(Entries taken from a collection)
- - - - -

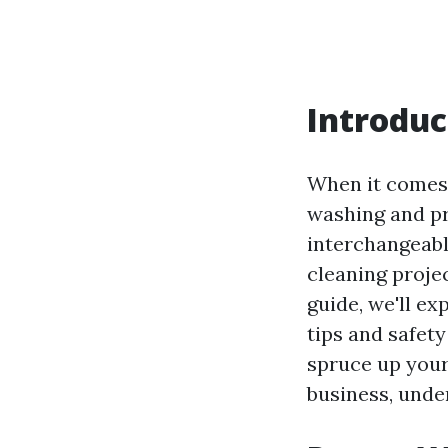
Introduc
When it comes 
washing and pr
interchangeabl
cleaning projec
guide, we'll e
tips and safet
spruce up your
business, under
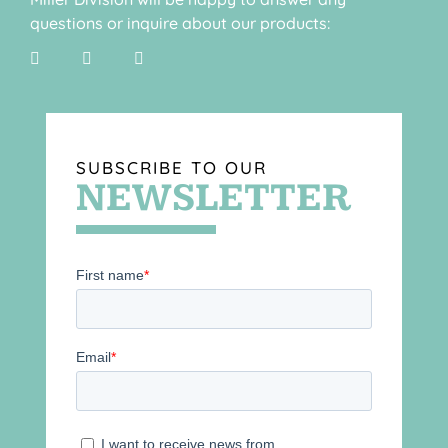
questions or inquire about our products:
SUBSCRIBE TO OUR
NEWSLETTER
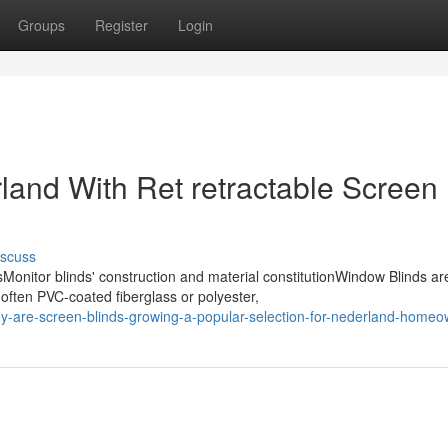
Groups
Register
Login
land With Ret retractable Screen
iscuss
nitor blinds' construction and material constitutionWindow Blinds ar
 often PVC-coated fiberglass or polyester,
hy-are-screen-blinds-growing-a-popular-selection-for-nederland-home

- - - - -

### Problem details
An exact copy of the entries above is required; pictures are not part of it.

### Problem solution
Introduc
When it comes 
washing and pr
interchangeabl
cleaning projec
guide, we'll e
tips and safet
spruce up your
business, under
questions or inquire about our products:
SUBSCRIBE TO OUR
NEWSLETTER
Groups
Register
Login
land With Ret retractable Screen
iscuss
nitor blinds' construction and material constitutionWindow Blinds ar
 often PVC-coated fiberglass or polyester,
hy-are-screen-blinds-growing-a-popular-selection-for-nederland-home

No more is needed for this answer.